Budget Account
3620F - Research, Development, Test, and Evaluation, Space Force
Budget Activity
4 - Advanced Component Development and Prototypes
Description
EO/IR Weather Systems under the Air Force's Research, Development, Test & Evaluation budget activity, aims to provide global Low-Earth Orbit (LEO) coverage to meet Space-Based Environmental Monitoring (SBEM) Electro-Optical/Infrared (EO/IR) Gaps 1) Cloud Characterization (CC) and 2) Theatre Weather Imagery (TWI). This program is intended to replace the obsolete and aging Defense Meteorological Satellite Program (DMSP) and EWS-Geostationary (EWS-G) systems, which are projected to reach their end-of-life in June 2026 and September 2030 respectively. The primary objectives include ensuring the production of global predictive weather data, supporting daily air operations and intelligence gathering for strategic mission planning, forecasting and monitoring adverse weather conditions over specific regions, and maintaining the SBEM civil/international partnership for the Family of Systems architecture.

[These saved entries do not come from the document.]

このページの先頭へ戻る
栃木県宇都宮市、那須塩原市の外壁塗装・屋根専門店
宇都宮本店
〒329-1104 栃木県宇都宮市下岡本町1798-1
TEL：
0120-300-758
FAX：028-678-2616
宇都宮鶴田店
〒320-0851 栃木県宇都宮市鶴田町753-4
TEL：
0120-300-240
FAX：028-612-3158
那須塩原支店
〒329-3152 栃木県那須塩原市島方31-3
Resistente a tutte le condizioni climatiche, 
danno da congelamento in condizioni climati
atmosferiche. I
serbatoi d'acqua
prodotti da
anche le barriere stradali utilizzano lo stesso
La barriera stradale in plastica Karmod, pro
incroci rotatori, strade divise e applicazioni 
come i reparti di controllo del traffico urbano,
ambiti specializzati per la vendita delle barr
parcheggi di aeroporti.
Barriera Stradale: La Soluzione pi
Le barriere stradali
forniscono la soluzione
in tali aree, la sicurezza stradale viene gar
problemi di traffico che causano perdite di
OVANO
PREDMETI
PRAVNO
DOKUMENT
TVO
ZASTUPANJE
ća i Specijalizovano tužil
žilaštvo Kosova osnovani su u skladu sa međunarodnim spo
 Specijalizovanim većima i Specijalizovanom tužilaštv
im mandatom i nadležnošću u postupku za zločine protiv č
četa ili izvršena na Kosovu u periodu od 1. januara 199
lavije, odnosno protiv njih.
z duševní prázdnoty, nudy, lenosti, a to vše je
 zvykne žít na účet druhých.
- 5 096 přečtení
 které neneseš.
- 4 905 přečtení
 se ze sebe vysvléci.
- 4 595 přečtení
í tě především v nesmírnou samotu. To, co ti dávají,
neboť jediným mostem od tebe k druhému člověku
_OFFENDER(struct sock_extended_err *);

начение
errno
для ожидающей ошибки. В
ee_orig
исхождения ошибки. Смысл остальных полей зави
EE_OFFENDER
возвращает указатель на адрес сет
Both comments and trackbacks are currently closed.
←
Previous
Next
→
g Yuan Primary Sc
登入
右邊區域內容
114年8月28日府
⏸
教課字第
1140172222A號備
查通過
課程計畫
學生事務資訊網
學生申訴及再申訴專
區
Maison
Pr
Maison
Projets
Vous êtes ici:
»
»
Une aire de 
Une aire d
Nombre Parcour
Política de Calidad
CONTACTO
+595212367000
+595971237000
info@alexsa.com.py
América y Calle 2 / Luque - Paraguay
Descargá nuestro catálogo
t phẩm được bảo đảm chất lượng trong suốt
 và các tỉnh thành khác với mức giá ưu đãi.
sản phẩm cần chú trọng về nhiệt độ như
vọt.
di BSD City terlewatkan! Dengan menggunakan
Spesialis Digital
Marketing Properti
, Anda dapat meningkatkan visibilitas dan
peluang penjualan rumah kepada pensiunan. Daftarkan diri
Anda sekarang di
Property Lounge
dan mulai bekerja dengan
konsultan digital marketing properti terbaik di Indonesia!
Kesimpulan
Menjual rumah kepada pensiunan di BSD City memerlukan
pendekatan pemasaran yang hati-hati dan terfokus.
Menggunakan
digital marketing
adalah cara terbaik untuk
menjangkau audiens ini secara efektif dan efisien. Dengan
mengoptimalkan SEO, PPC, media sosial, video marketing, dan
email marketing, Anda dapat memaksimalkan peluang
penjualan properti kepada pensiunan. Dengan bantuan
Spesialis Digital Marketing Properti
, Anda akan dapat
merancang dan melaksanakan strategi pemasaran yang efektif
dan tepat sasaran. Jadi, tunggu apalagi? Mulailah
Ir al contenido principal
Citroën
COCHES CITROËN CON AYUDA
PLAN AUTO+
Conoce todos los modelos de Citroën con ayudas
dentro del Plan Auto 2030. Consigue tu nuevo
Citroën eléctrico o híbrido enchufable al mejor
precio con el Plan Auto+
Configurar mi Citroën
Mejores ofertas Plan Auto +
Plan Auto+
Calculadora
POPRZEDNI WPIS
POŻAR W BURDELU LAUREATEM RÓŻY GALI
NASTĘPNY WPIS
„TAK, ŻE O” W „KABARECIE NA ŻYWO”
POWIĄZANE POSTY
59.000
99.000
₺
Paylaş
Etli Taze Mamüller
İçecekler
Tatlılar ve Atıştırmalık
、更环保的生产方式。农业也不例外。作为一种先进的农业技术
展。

The program also focuses on a distributed LEO architecture for scalability and increased operational resilience. It aims to prototype the latest industry capabilities for simplified sensor designs while meeting CC and TWI requirements and data latencies in a distributed architecture. The Space Force plans to pursue competitive prototyping of sensor and bus designs for a proliferated LEO architecture while leveraging existing SBEM Family of Systems. The program's planned activities include technology risk reduction, operational demonstrations, and system resiliency implementation necessary to operate in the contested space domain. Additionally, it will use Section 815 Other Transaction Authority (OTA) contracts for technology risk reduction and operational demonstration efforts. The Phase III operational system replacement acquisition strategy will be decided in early FY 2025 based on the outcomes of Phase II efforts.